Improving Madden-Julian oscillation simulation in atmospheric general circulation models by coupling with a one-dimensional snow-ice-thermocline ocean model

A one-column, turbulent, and kinetic-energy-type ocean mixed-layer model (snow-ice-thermocline, SIT), when coupled with three atmospheric general circulation models (AGCMs), yields superior Madden-Julian oscillation (MJO) simulations. SIT is designed to have fine layers similar to those observed near the ocean surface; therefore, it can realistically simulate the diurnal warm layer and cool skin. This refined discretization of the near-surface ocean in SIT provides accurate sea surface temperature (SST) simulation, and thus facilitates realistic air-sea interaction. Coupling SIT with the European Centre/Hamburg Model version 5, the Community Atmosphere Model version 5, and the High-Resolution Atmospheric Model significantly improved MJO simulation in three coupled AGCMs compared to the AGCM driven by a prescribed SST. This study suggests two major improvements to the coupling process.
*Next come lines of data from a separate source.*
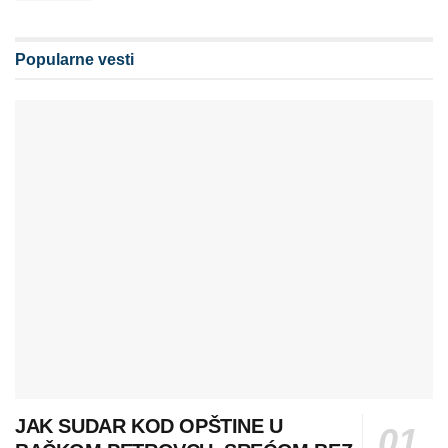
Popularne vesti
JAK SUDAR KOD OPŠTINE U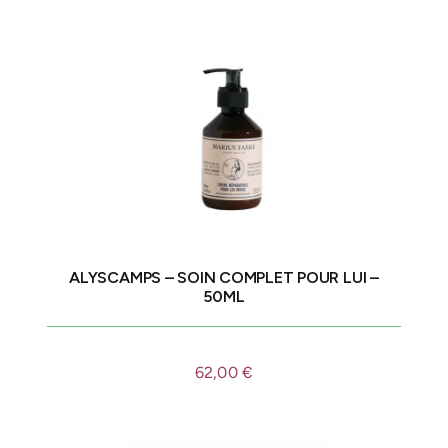
ALYSCAMPS – SOIN COMPLET POUR LUI –
50ML
62,00
€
First, during the preconditioning phase of MJO over the Maritime Continent (MC), the often underestimated surface latent heat bias in AGCMs can be corrected. Second, during the phase of strongest convection over the MC, the change in intraseasonal circulation in the meridional circulation enhancing near-surface moisture convergence is the dominant factor in the coupled simulations relative to the uncoupled experiments. The study results show that a fine vertical resolution near the surface, which better captures temperature variations in the upper few meters of the ocean, considerably improves different models with different configurations and physical parameterization schemes; this could be an essential factor for accurate MJO simulation.

Automated summary

This study demonstrates the superiority of a one-column ocean mixed-layer model in simulating the Madden-Julian oscillation (MJO) when coupled with three atmospheric general circulation models (AGCMs). By accurately simulating sea surface temperature and capturing temperature variations in the upper few meters of the ocean, the coupled model significantly improves MJO simulation compared to an AGCM driven by a prescribed SST. The study also identifies and corrects surface latent heat biases in the AGCMs during the preconditioning phase of MJO over the Maritime Continent (MC), and highlights the importance of changes in meridional circulation in enhancing near-surface moisture convergence during the phase of strongest convection over the MC.